Theres something wrong with my millipede. I think its sick or dieing. yesterday there was a really hot day and the electric went out in my house while I was out. When I came home it was rediculously hot in my room. I checked on her and she was really weak feeling when I picked her up. I brought her to a cooler place for a bit and sprayed her tank with some water.  The humidity was at 75 percent like usaual. She eventually got stronger and started moving more. So, I fed her. She didnt eat anything, and now, I checked on her again today, and its not hot at all and her humidity is at 75 percent. Shes barely moving her legs and shes really weak feeling again. What should I do about it?


----------



## crashergs (Jul 11, 2006)

could be molting, i wouldnt pick it up, if its dying, theres nothing you can do about it.... if its ridiculously hot in your room like you say, and a dry terrarium then they can lose their moisture in their body and literally die from inside out.
if your substrate is nice and moist how it should be, then the temperatures in your terrarium would of been ok and it probably is just going to molt, typically they molt underneath the soil unless you dont give them enough soil to bury into. btw, 
id throw a piece of cucumber into their terrarium


----------



## Voodooschaaf (Jul 11, 2006)

...i do not want u to feel bad, but I think it is gonna die.
I had this also, sometimes when a millie dies, the legs are mooving and it looks like its alive, but its nerval system is about to die.
If u do not want to tantalize and redeem(we all do not know if they are able to recognize pain), freeze the millie (its better to watch it die and i think it feels for them like falling to sleep).

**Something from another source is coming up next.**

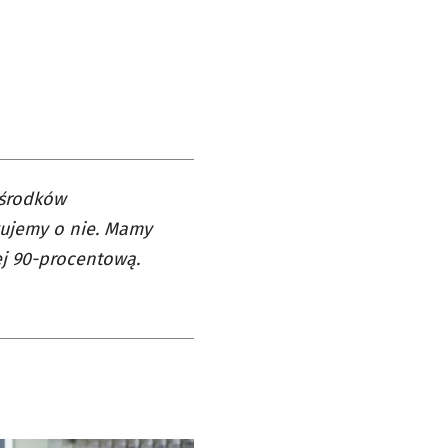
 środków
ikujemy o nie. Mamy
j 90-procentową.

Hugs for u...its always sad if an animal leaves here


----------



## xenowhore (Jul 11, 2006)

Milldred died this morning.


----------



## Galapoheros (Jul 11, 2006)

What species was it and how long did you have it?


----------



## xenowhore (Jul 12, 2006)

it was the african black millipede...and i had it for like...a month. but I think the heat killed her. because while i wasnt home for the day, the electric went out, and the ac turned off and my room is the attic so there was no AC. it was rediculously hot. I guess shhe just didnt make it.


----------